Mi chiamerà lei ad aprile. Con la pandemia avevo rimandato continuamente la pulizia dei denti. Eravamo rimasti d’accordo durante la pandemia che mi sarei presentato solo per delle urgenze. Era la decisione più giusta e più sensata a rigore di logica. Passiamo vicino a Treggiaia.

Passiamo accanto alle stalle di un imprenditore agricolo. C’è un contenzioso per via del cattivo odore, che imperversa e rende irrespirabile l’aria. I residenti hanno chiesto l’intervento del comune. Il proprietario delle stalle ha messo delle rotoballe ma il cattivo odore rimane e si sente anche quando si passa con la macchina a finestrino aperto. Passiamo da Forcoli. Attraversiamo il paese. Il centro è tutto lì raccolto. Sono poche case, due bar, un panificio, una scuola elementare, un barbiere, una pizzeria. Passiamo anche da una trattoria che ha chiuso. È l’ultimo locale in cui siamo stati, poco prima della pandemia. Avevano appena rilevato il locale e il lockdown li ha messi in crisi, distrutti, affossati. Penso a tutti i morti per Covid, a tutti i danni collaterali,  a tutte le cessazioni di attività,  alla perdita di posti di lavoro. Ma la rinascita è possibile con i soldi dell’Europa, a patto che vengano utilizzati bene. Cosa facile a dirsi ma non a farsi! Andiamo verso Peccioli. Facciamo la strada della Fila.

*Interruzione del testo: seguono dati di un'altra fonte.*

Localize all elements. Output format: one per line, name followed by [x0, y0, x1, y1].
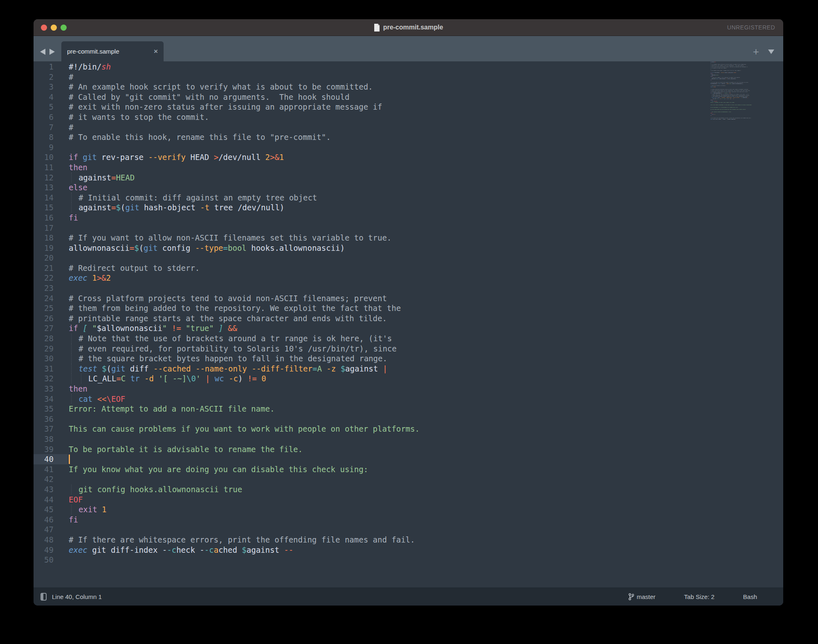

È una strada pericolosa. Sono avvenuti diversi incidenti mortali. Le macchine sfrecciano a velocità elevata su quel rettilineo. Guardo i campi tutti coltrati. Anni fa ci andavano a caccia perché c’erano le lepri e andavano anche a fare funghi perché c’erano i pioppini. C’è traffico.

Dobbiamo stare attenti ai branchi di ciclisti. Ci fermiamo a fare GPL. La titolare ci informa che le hanno detto di non fare pieni di GPL perché le risorse sono scarse. Poi dice che sarà un problema questo inverno per il riscaldamento perché il metano è alle stelle.

Salutiamo. Ci congediamo. Andiamo a Selvatelle a comprare il pane. Io ascolto la radio. Non trovo niente di interessante. Ho memorizzato solo radio vintage e radio di musica italiana.

Ma trovo che ci sia troppa pubblicità anche se quella naturalmente è l’unica forma di sostentamento. Preso il pane ritorniamo verso casa. Penso alla vita in generale. Penso che in questa vita la casistica è infinita.

Sono infinite le varianti e le variabili. Molte variabili poi sono casuali. Ma il bello o il brutto della vita come scrisse Asimov è che l’esistenza continua anche dopo lo scacco matto, a differenza degli scacchi.

Sono arrivato sulla soglia di casa. Guardo gli alberi di biancospino del parcheggio, le auto, gli autobus scolastici che porteranno a casa i ragazzi delle scuole medie e del liceo. Guardo l’ecomostro, che è stato rilevato all’asta e verrà completamente ristrutturato. Il comune ha fatto una gran bella cosa. Una badante parla con un anziano. Una donna carica la spesa in bauliera. Un autista fuma nervosamente sigaretta.